══ DATA SECTION

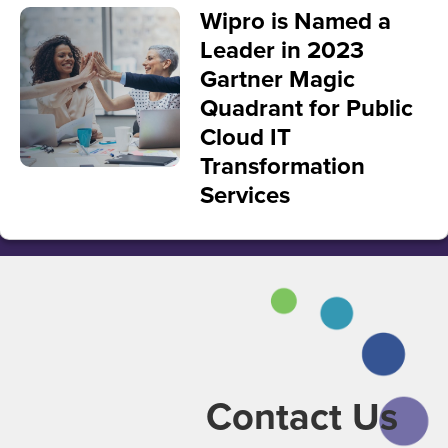
Wipro is Named a
Leader in 2023
Gartner Magic
Quadrant for Public
Cloud IT
Transformation
Services
Contact Us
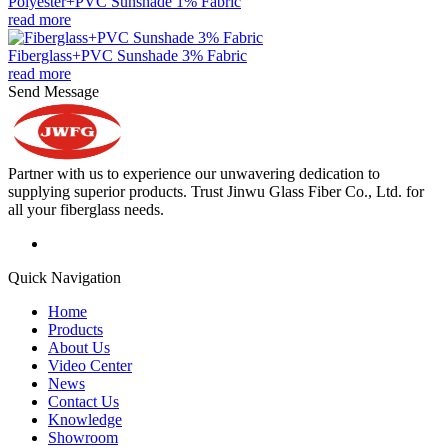
Polyester+PVC Sunshade 1% Fabric
read more
Fiberglass+PVC Sunshade 3% Fabric
read more
Send Message
Partner with us to experience our unwavering dedication to
supplying superior products. Trust Jinwu Glass Fiber Co., Ltd. for
all your fiberglass needs.
Quick Navigation
Home
Products
About Us
Video Center
News
Contact Us
Knowledge
Showroom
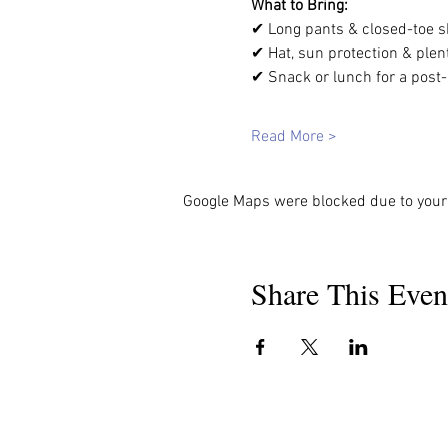
What to Bring: 
✔ Long pants & closed-toe s
✔ Hat, sun protection & plent
✔ Snack or lunch for a post-h
Read More >
Google Maps were blocked due to your 
Share This Even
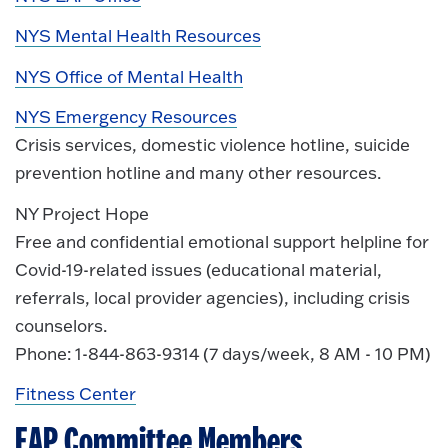
NYS Mental Health Resources
NYS Office of Mental Health
NYS Emergency Resources
Crisis services, domestic violence hotline, suicide
prevention hotline and many other resources.
NY Project Hope
Free and confidential emotional support helpline for
Covid-19-related issues (educational material,
referrals, local provider agencies), including crisis
counselors.
Phone: 1-844-863-9314 (7 days/week, 8 AM - 10 PM)
Fitness Center
EAP Committee Members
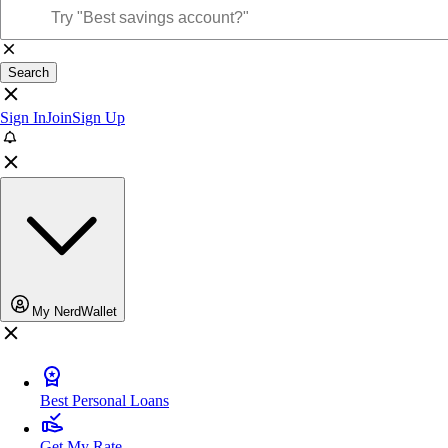
Search
Sign In
Join
Sign Up
My NerdWallet
Best Personal Loans
Get My Rate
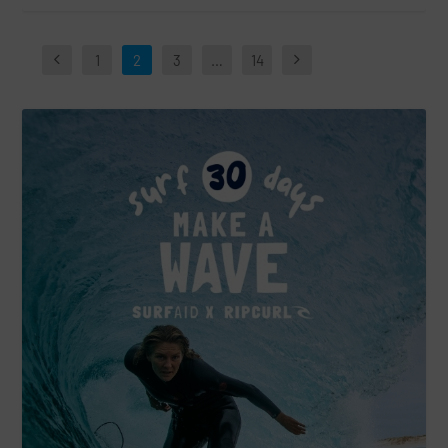
1
2
3
…
14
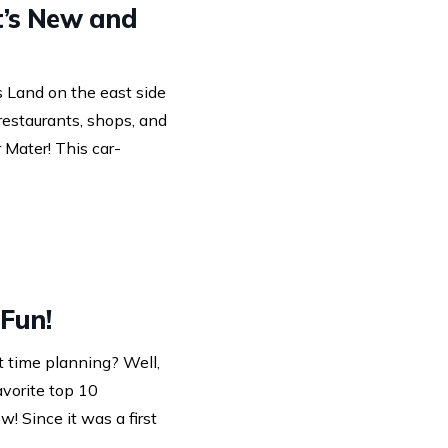
t’s New and
s Land on the east side
 restaurants, shops, and
 Mater! This car-
 Fun!
t time planning? Well,
vorite top 10
w! Since it was a first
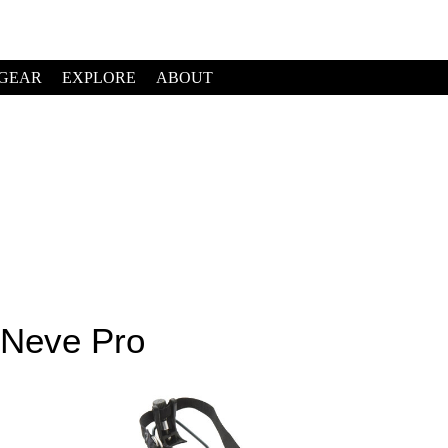
GEAR
EXPLORE
ABOUT
 Neve Pro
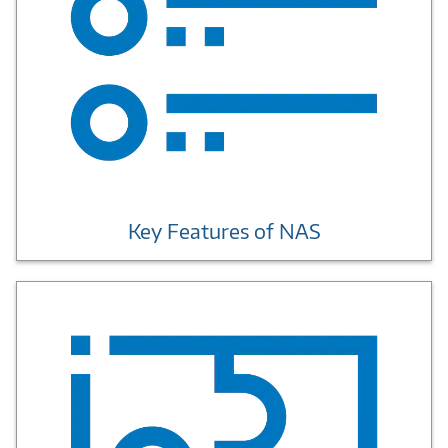
Key Features of NAS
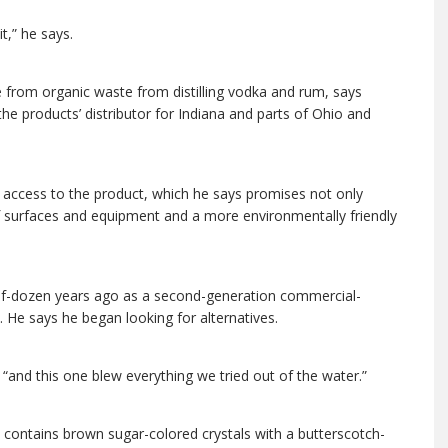
t,” he says.
 from organic waste from distilling vodka and rum, says
he products’ distributor for Indiana and parts of Ohio and
access to the product, which he says promises not only
 surfaces and equipment and a more environmentally friendly
half-dozen years ago as a second-generation commercial-
. He says he began looking for alternatives.
 “and this one blew everything we tried out of the water.”
 contains brown sugar-colored crystals with a butterscotch-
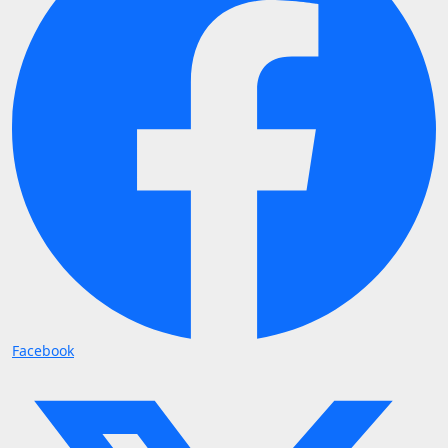
Facebook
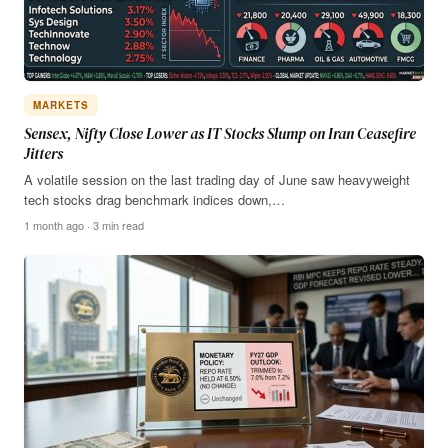
MARKETS
Sensex, Nifty Close Lower as IT Stocks Slump on Iran Ceasefire
Jitters
A volatile session on the last trading day of June saw heavyweight
tech stocks drag benchmark indices down,…
1 month ago · 3 min read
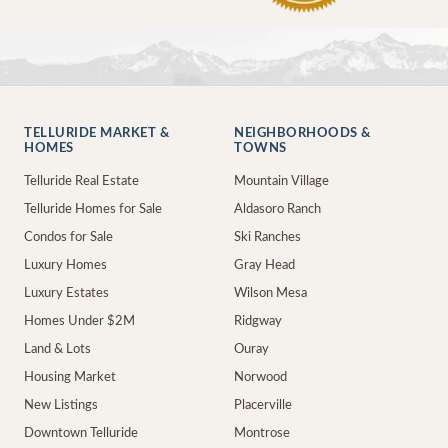
TELLURIDE MARKET &
NEIGHBORHOODS &
HOMES
TOWNS
Telluride Real Estate
Mountain Village
Telluride Homes for Sale
Aldasoro Ranch
Condos for Sale
Ski Ranches
Luxury Homes
Gray Head
Luxury Estates
Wilson Mesa
Homes Under $2M
Ridgway
Land & Lots
Ouray
Housing Market
Norwood
New Listings
Placerville
Downtown Telluride
Montrose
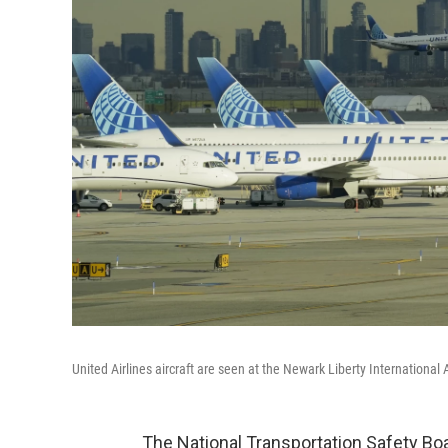
United Airlines aircraft are seen at the Newark Liberty International 
The National Transportation Safety Boa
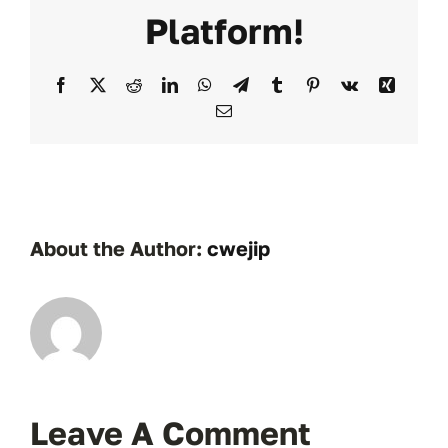
Platform!
Facebook
X
Reddit
LinkedIn
WhatsApp
Telegram
Tumblr
Pinterest
Vk
Xing
Email
About the Author:
cwejip
Leave A Comment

════

(TASK OBJECTIVE) Answer with the number alone after tallying the lines of the entries above that contain the word "your".

(RESPONSE) 2